Is Loving a Learned Behavior?

It's a pretty simple question: Is our ability to love affect by how we were raised? Is it affected by our parents/parental figures, who generally tend to have the largest affect on our lives? Or the relationships other people have around us?

It's not something I've ever really talked about much, but I'm going to get pretty personal here. My life growing up was pretty interesting. My parents got divorced back when I was very young... I believe I was about 4. I barely have any memories of all three of us living under one roof. As such, I never really had the two-parent household structure that... is actually become less and less typical these days. But that's for another blog.

I grew up seeing both of parents go through several different relationships. I watched my father date several different women throughout my life. I watched my mom date a few different guys. I was a groomsman at my father's wedding when he remarried in 2006. So forth and so on, you get my picture. In short, I never saw what the whole "two people who have committed to loving each other for the rest of their lives" situation really looks like.

And I know better than to use TV and movies as an example of that. Anybody can read lines from a script. Art imitates life, but it's still just an imitation.

I'd like to think I can grow up to be different than my parents. When I marry... if I marry... I want to only marry once. I want to find that special woman, and I want her to be the one. But now I wonder... if I find her, will I be able to hold on to her? Have my relationships failed because I don't know how to properly love anyone? Is that why I'm still single?

And when will I stop questioning why I'm single?

We live in an age where the media tells us that we all have to live fast and die young.
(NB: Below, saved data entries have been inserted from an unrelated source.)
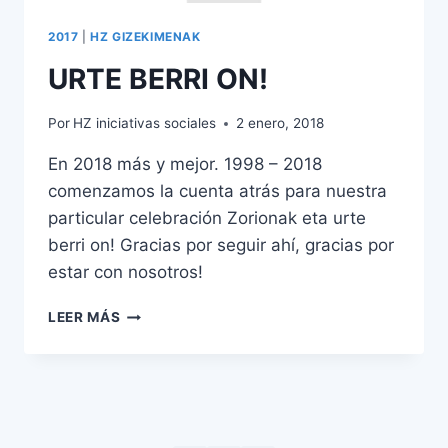
2017
|
HZ GIZEKIMENAK
URTE BERRI ON!
Por
HZ iniciativas sociales
2 enero, 2018
En 2018 más y mejor. 1998 – 2018
comenzamos la cuenta atrás para nuestra
particular celebración Zorionak eta urte
berri on! Gracias por seguir ahí, gracias por
estar con nosotros!
LEER MÁS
Hence the steady rise in the number of singles under 30 in the 21st century. This has only been glorified with shows like Sex and the City, Entourage, The Bachelor(ette), and so on. We're evidently "supposed" to be going out, clubbing, living life, dating/sleeping around, etc etc. I'm not saying there's anything wrong with that, but it sure does make it hard to find something serious when everyone around you just wants to have fun. But what does it matter if I find her and she slips away because I don't know how to love?

How can I unlearn what I've been seeing my entire life? Oh well, life goes on, right?